NYPD’s Choice of Firearm May Have Contributed to the Terrible Shooting

That’s “terrible shooting” as in “you can’t hit the broad side of a barn” and not the “oh the humanity” meaning of the phrase. Not that eleven people ending up with some extra orifices isn’t terrible, but that’s not what this article is about. This is about how the NYPD’s upper ranks chose the wrong specs for their firearms and the effect it had on the events of Friday outside the Empire State Building . . .

One of my friends is a NYPD police officer, and when he comes to shooting competitions he always uses his duty gear. I think that’s fantastic and more police officers should do likewise, but it always puts him at a disadvantage compared to other shooters. And the reason for that is the NYPD’s requirement for a 12 pound trigger pull weight.

NYPD cops are given a choice. They can have a SIG P226, a Glock 19, or a Smith & Wesson 5946. But no matter what they choose, the triggers are modified to have a 12 pound pull for every shot fired.

So even with the P226, which was designed to be double action for the first round and single action for every round thereafter, the NYPD requires it to operate in “double action ONLY” mode. Not only that, they raise the trigger pull weight from the designed pull of 10 pounds to 12 pounds. Its the same story for the Glock. What used to be a factory-issue 5.5 pounds of pressure required to trip the trigger becomes a 12 pound monstrosity.

As anyone who has fired a double action handgun knows IMMEDIATELY once they touch that round off, getting an accurate shot with a heavy trigger is significantly more difficult than with a lighter one.

To illustrate this point, I went out to the local range to do some testing. I brought my SIG MK25 P226, two USPSA targets and a shot timer. I set up one target, set the shot timer to “random delay start” with a par time of one second and shot one target single action (light trigger) and one target double action (heavy trigger) from 15 yards.

Here are the results. The target on the right is single action and 100% combat effective (only 2 shots dropped into the “C” zone). On the left, the double action only target is not so good. And the reason is that as you use more force to pull the trigger, the sympathetic muscle contractions in your hand move your gun off target.

I’ve spent countless hours on the range trying to overcome those sympathetic muscle reactions to get a better, cleaner first shot, but I still haven’t been able to do it. If you’ve seen my competition videos, you may notice that I take three shots at the first target — the reason is that I assume the first round to be a miss thanks to that DA trigger pull.

Cops don’t practice nearly as much. A range near where I used to live in Virginia was under contract to the police department to provide free range time and free ammunition to any LEO who wanted to get some practice — no one ever took advantage of it. So its no surprise that when it comes time for them to use their gun in a life or death situation they can’t compensate for that muscle contraction as well as someone who focuses their practice on it.
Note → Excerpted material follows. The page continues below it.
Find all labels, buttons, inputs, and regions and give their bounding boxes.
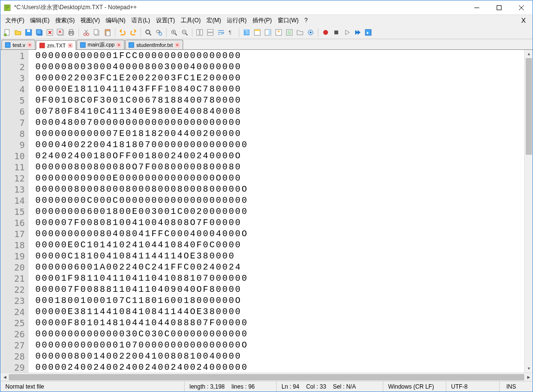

The same complications keep my NYPD friend from being able to scratch the upper half of the list in competitions. No matter how fast he goes, his heavy DAO trigger keeps him down. The only time he sees improvement in his shooting is when he asks to use my SIG instead.

This heavy trigger pull is exactly the reason I’m selling my competition P226 in favor of either a S&W M&P or a Glock (haven’t quite decided yet) this week. While I agree that bad shooting isn’t necessarily the gun’s fault — and in this case if I spent thousands more hours on the range I could probably get that first round under control — it doesn’t make sense to keep using a gun or equipment that keeps you from being as accurate as you can be.

You can’t throw money at a problem that needs to be fixed through training, but you shouldn’t use equipment that holds you back when you know you can do better, either. And in this case, it seems like the NYPD needs to do both; get some help training their officers AND stop requiring the “ND-proof” 12 pound trigger. Unless they like their cops shooting bystanders, that is.